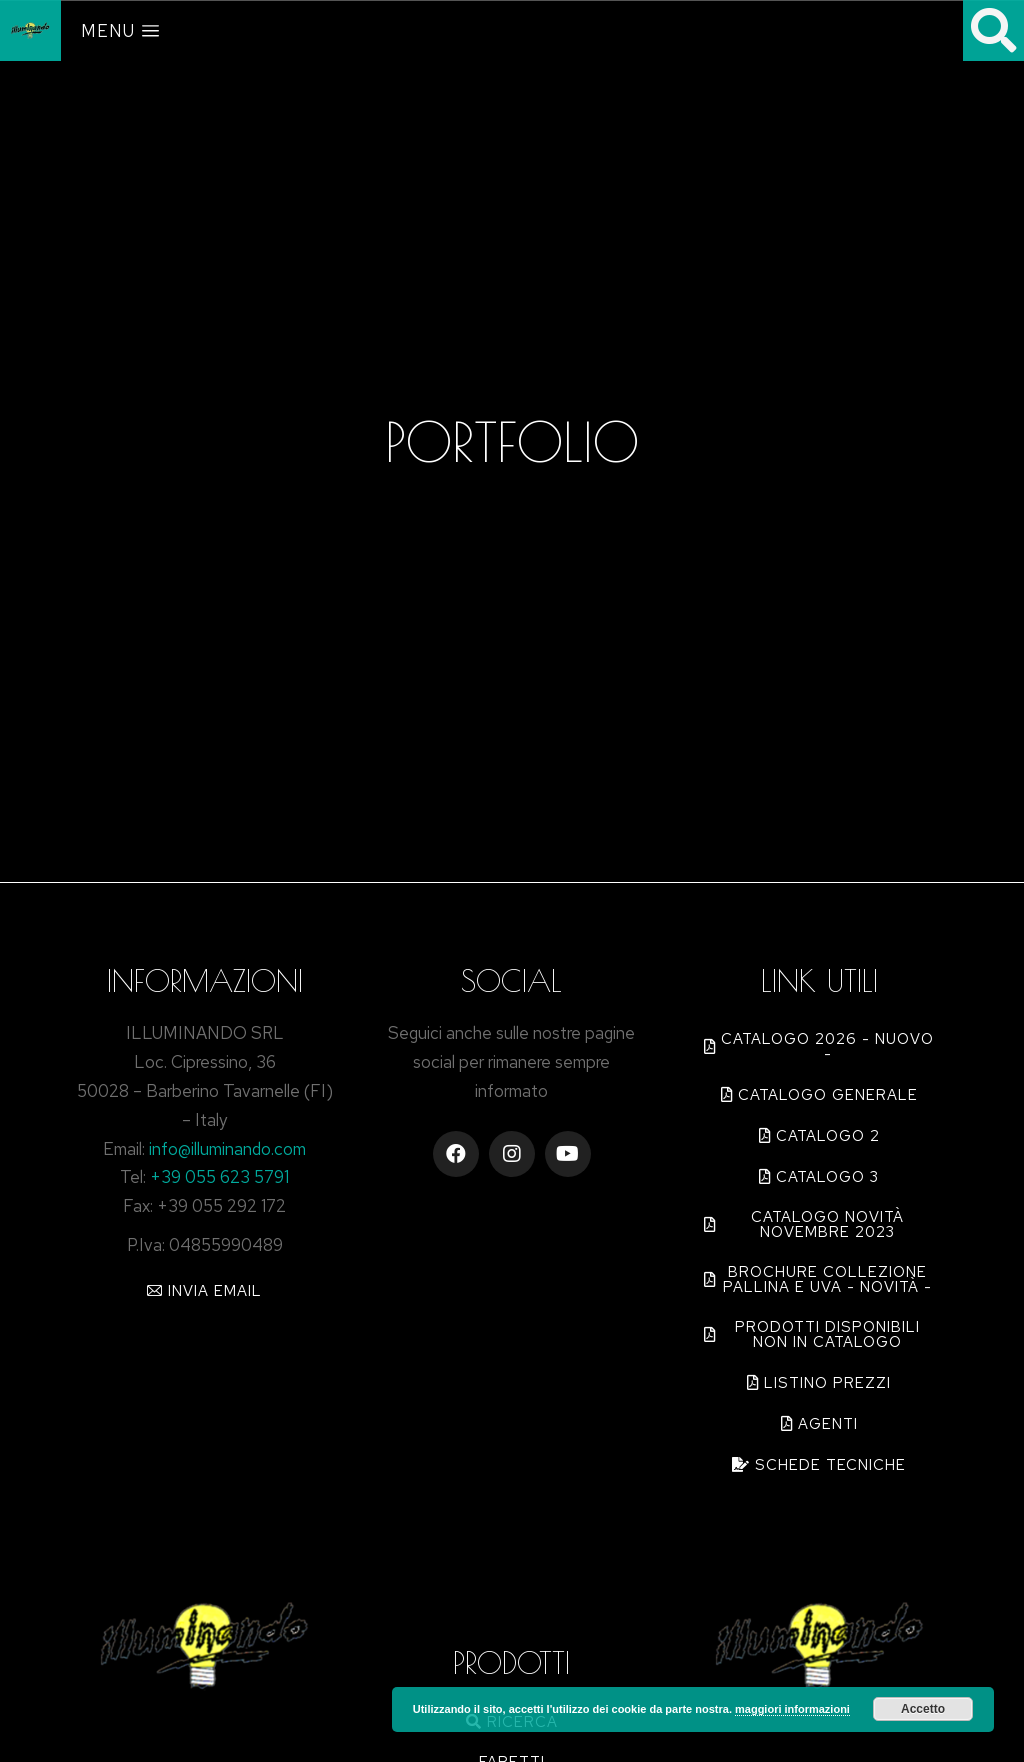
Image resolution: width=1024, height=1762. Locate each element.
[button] (204, 1291)
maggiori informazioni (792, 1709)
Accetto (923, 1709)
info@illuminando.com (227, 1149)
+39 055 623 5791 (219, 1177)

How to complete this task: Copy out the records above in full, exactly as written, but not the pictures.

Response:
Image resolution: width=1024, height=1762. Locate each element.
[button] (204, 1291)
maggiori informazioni (792, 1709)
Accetto (923, 1709)
info@illuminando.com (227, 1149)
+39 055 623 5791 (219, 1177)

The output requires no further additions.